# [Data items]
-------

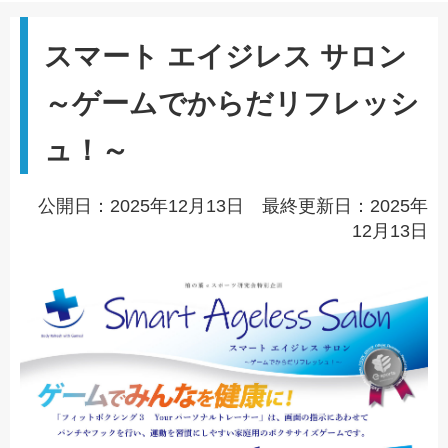
スマート エイジレス サロン
～ゲームでからだリフレッシ
ュ！～
公開日：2025年12月13日 最終更新日：2025年
12月13日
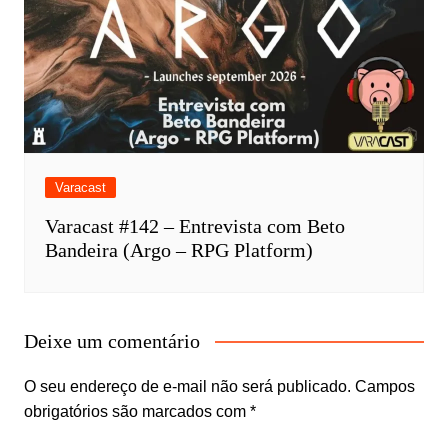
Varacast
Varacast #142 – Entrevista com Beto
Bandeira (Argo – RPG Platform)
Deixe um comentário
O seu endereço de e-mail não será publicado.
Campos
obrigatórios são marcados com
*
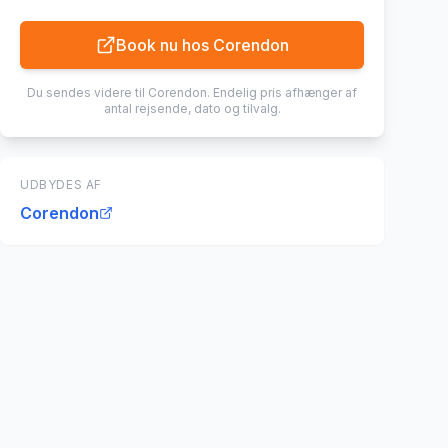
Book nu hos
Corendon
Du sendes videre til
Corendon
. Endelig pris afhænger af
antal rejsende, dato og tilvalg.
UDBYDES AF
Corendon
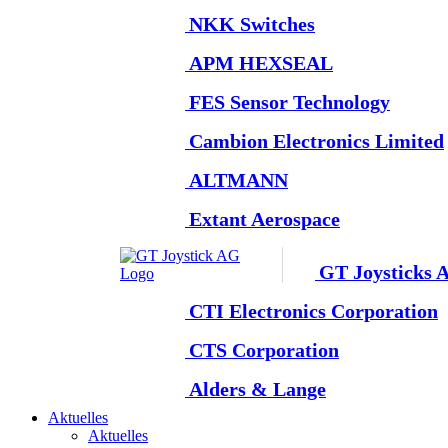
NKK Switches
APM HEXSEAL
FES Sensor Technology
Cambion Electronics Limited
ALTMANN
Extant Aerospace
GT Joysticks 
CTI Electronics Corporation
CTS Corporation
Alders & Lange
Aktuelles
Aktuelles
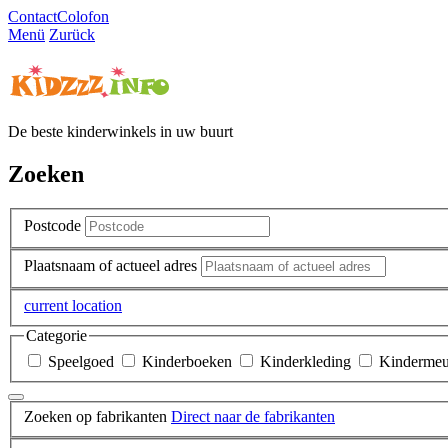
Contact
Colofon
Menü
Zurück
De beste kinderwinkels in uw buurt
Zoeken
Postcode
Plaatsnaam of actueel adres
current location
Categorie
Speelgoed
Kinderboeken
Kinderkleding
Kindermeu
Zoeken op fabrikanten
Direct naar de fabrikanten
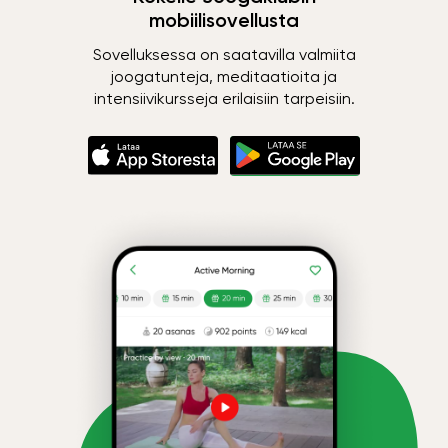
mobiilisovellusta
Sovelluksessa on saatavilla valmiita
joogatunteja, meditaatioita ja
intensiivikursseja erilaisiin tarpeisiin.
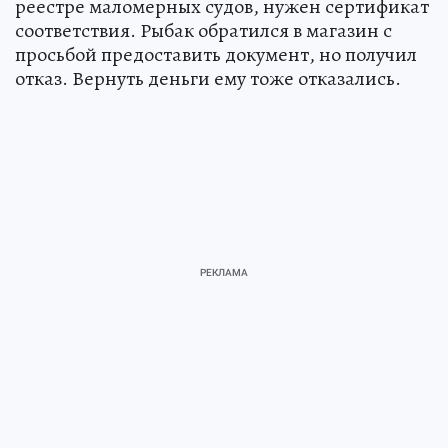
реестре маломерных судов, нужен сертификат
соответствия. Рыбак обратился в магазин с
просьбой предоставить документ, но получил
отказ. Вернуть деньги ему тоже отказались.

-------

# [PROBLEM DETAILS]
Would you output the lines above from the line holding "obrigatórios são marcados com" up to and including the line holding "Extant Aerospace", exactly and only those, with no pictures?

# [SOLUTION FOR THIS EXERCISE]
obrigatórios são marcados com
*
Book nu hos
Corendon
Du sendes videre til
Corendon
. Endelig pris afhænger af
antal rejsende, dato og tilvalg.
UDBYDES AF
Corendon
NKK Switches
APM HEXSEAL
FES Sensor Technology
Cambion Electronics Limited
ALTMANN
Extant Aerospace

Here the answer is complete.